The closely-watched consumer price index for June was released Thursday morning, and fell by 0.1% from the previous month, the first time that’s happened since May 2020. Meanwhile, real earnings were up by 0.4% during the same period. With all the “Will they? Won’t they?” speculation of Federal Reserve interest rate cuts folks have been doing of late, it’ll be welcome news to markets if inflation has continued to decline from May’s annual rate of 3.3%.

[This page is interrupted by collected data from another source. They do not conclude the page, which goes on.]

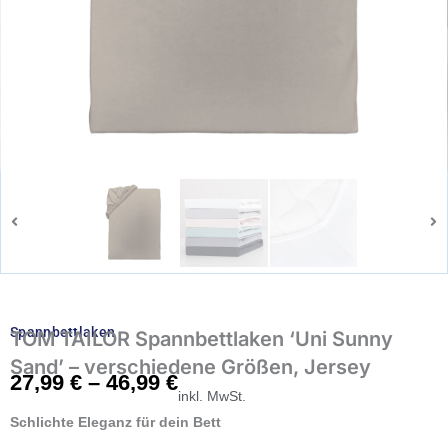
Spannbettlaken
TOM TAILOR Spannbettlaken ‘Uni Sunny
Sand’ – verschiedene Größen, Jersey
27,99
€
–
46,99
€
inkl. MwSt.
Schlichte Eleganz für dein Bett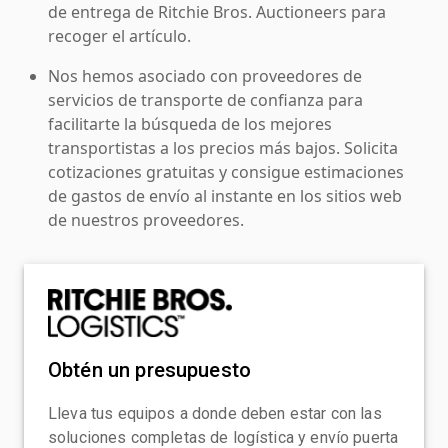
de entrega de Ritchie Bros. Auctioneers para
recoger el artículo.
Nos hemos asociado con proveedores de
servicios de transporte de confianza para
facilitarte la búsqueda de los mejores
transportistas a los precios más bajos. Solicita
cotizaciones gratuitas y consigue estimaciones
de gastos de envío al instante en los sitios web
de nuestros proveedores.
Obtén un presupuesto
Lleva tus equipos a donde deben estar con las
soluciones completas de logística y envío puerta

It’ll be welcome news for consumers’ pocketbooks as well, especially as incomes have continued to rise at a healthy clip, offsetting prices increases and then some. In the latest month, June, average hourly earnings rose by 3.9%
Inflation peaked at 9% a year in June 2022, blowing way past wages, which never grew by more than 6%. But by May of last year, real earnings — that’s the purchasing power of wages after accounting for price increases — were gaining ground month-after-month.
“Some consumers tell us that their income gains have outpaced inflation,” said Joanne Hsu, director of the University of Michigan consumer surveys.
Yet that hasn’t improved sentiment much, she said. “Those gains have been heavily eroded by continued inflation, and specifically continued high prices.”
And those higher prices have taken a toll on consumer spending.
“We’re seeing some caution, pulling back from discretionary items when they have the ability to do so,” said Mike Fratantoni, chief economist at the Mortgage Bankers Association.
The top third of earners have become more optimistic. But Hsu noted that most middle- and lower-income consumers are just trying to catch up, and see little prospect of getting ahead.